# Material for the task:
#####
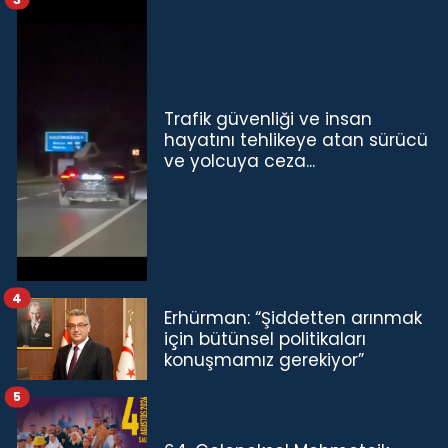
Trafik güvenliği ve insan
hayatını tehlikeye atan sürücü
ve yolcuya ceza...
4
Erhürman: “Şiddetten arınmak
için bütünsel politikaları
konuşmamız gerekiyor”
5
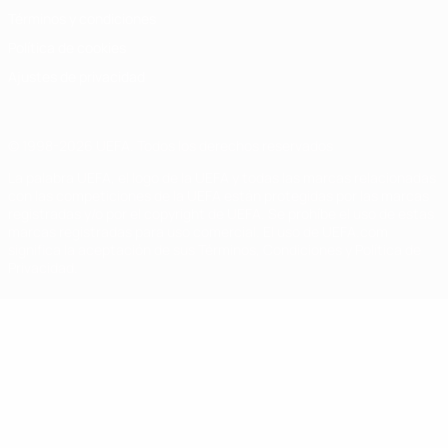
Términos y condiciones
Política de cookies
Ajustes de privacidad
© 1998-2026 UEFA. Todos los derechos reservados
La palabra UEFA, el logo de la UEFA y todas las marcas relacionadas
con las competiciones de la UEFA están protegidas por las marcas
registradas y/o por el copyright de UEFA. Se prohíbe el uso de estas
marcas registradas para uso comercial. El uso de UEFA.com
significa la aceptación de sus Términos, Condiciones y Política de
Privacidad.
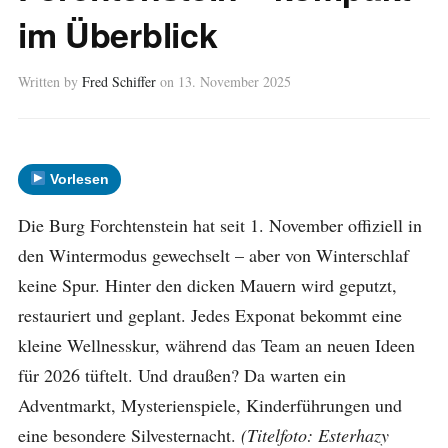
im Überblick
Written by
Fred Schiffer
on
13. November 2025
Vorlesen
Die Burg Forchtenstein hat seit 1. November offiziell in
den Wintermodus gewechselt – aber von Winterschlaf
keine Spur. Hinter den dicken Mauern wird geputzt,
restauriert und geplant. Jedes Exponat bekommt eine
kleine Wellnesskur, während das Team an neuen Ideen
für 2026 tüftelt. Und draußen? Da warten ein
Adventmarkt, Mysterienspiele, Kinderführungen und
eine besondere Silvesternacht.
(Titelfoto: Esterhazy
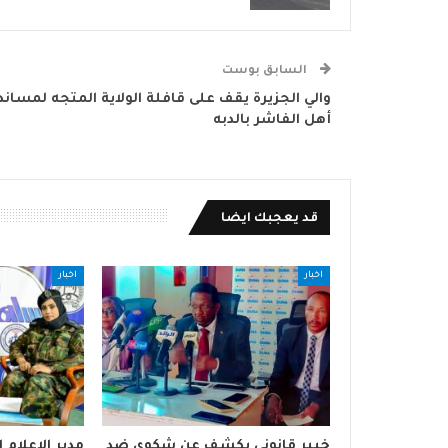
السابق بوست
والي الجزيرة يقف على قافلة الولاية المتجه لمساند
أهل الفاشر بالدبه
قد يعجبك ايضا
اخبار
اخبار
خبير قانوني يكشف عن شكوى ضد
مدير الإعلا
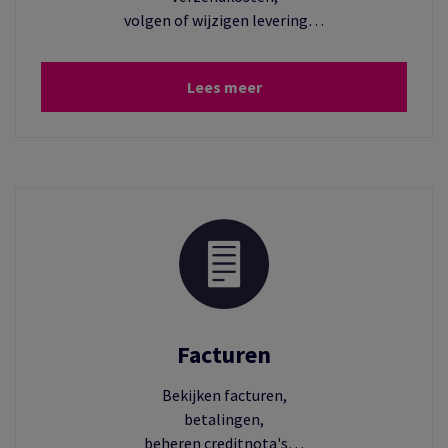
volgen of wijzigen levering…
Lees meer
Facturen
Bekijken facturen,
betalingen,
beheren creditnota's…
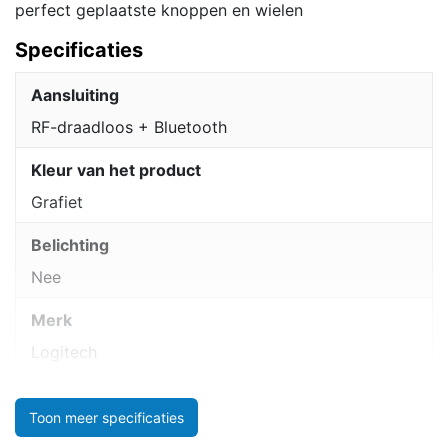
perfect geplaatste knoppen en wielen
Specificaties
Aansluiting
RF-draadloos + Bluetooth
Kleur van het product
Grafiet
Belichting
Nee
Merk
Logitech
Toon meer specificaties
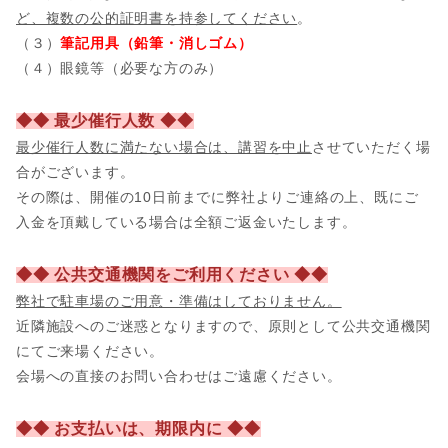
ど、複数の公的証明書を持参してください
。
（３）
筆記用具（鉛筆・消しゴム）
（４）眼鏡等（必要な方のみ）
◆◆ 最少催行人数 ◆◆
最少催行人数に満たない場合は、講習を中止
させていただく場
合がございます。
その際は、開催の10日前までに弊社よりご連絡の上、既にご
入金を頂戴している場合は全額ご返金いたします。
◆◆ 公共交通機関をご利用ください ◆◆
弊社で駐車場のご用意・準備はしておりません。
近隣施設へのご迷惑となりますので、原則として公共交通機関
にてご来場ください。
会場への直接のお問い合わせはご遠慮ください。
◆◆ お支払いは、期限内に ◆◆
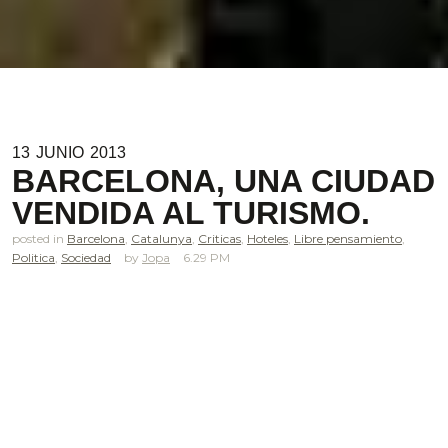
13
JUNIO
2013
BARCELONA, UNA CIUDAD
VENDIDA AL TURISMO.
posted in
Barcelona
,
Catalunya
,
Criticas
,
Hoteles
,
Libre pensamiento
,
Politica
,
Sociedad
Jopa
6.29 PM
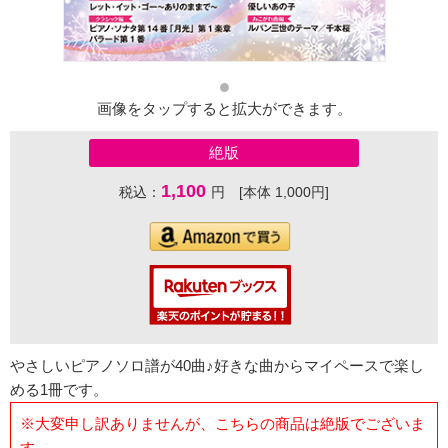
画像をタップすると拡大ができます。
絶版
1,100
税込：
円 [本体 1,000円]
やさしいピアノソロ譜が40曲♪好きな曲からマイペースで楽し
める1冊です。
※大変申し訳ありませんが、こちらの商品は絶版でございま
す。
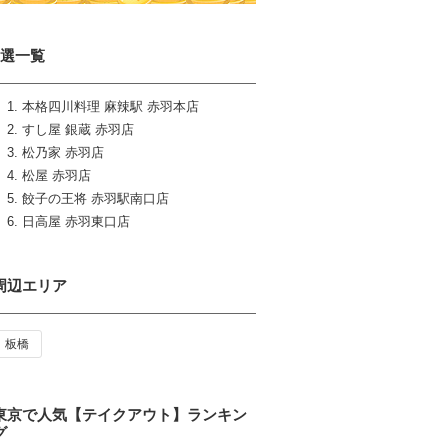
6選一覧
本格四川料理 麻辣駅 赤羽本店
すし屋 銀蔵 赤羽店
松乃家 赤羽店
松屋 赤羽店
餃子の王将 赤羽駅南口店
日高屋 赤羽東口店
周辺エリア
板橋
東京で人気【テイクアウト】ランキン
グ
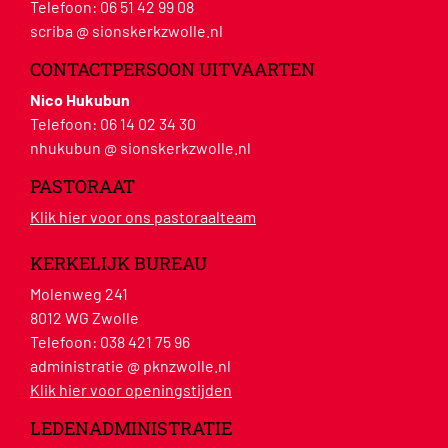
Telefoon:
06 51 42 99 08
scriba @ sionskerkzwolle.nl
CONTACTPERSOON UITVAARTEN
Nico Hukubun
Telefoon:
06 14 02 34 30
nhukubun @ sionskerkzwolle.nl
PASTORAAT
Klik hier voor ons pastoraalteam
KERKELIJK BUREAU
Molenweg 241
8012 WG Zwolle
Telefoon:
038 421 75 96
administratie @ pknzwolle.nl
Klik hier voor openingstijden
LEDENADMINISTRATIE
#####
# Task instructions:
Transcribe exactly the span of lines from the line holding "円 [本体 1,000円]" through the last line above, both included. Pictures stay out.

# Exercise solution:
円 [本体 1,000円]
やさしいピアノソロ譜が40曲♪好きな曲からマイペースで楽し
める1冊です。
※大変申し訳ありませんが、こちらの商品は絶版でございま
す。
6選一覧
本格四川料理 麻辣駅 赤羽本店
すし屋 銀蔵 赤羽店
松乃家 赤羽店
松屋 赤羽店
餃子の王将 赤羽駅南口店
日高屋 赤羽東口店
周辺エリア
板橋
東京で人気【テイクアウト】ランキン
グ
Telefoon:
06 51 42 99 08
scriba @ sionskerkzwolle.nl
CONTACTPERSOON UITVAARTEN
Nico Hukubun
Telefoon:
06 14 02 34 30
nhukubun @ sionskerkzwolle.nl
PASTORAAT
Klik hier voor ons pastoraalteam
KERKELIJK BUREAU
Molenweg 241
8012 WG Zwolle
Telefoon:
038 421 75 96
administratie @ pknzwolle.nl
Klik hier voor openingstijden
LEDENADMINISTRATIE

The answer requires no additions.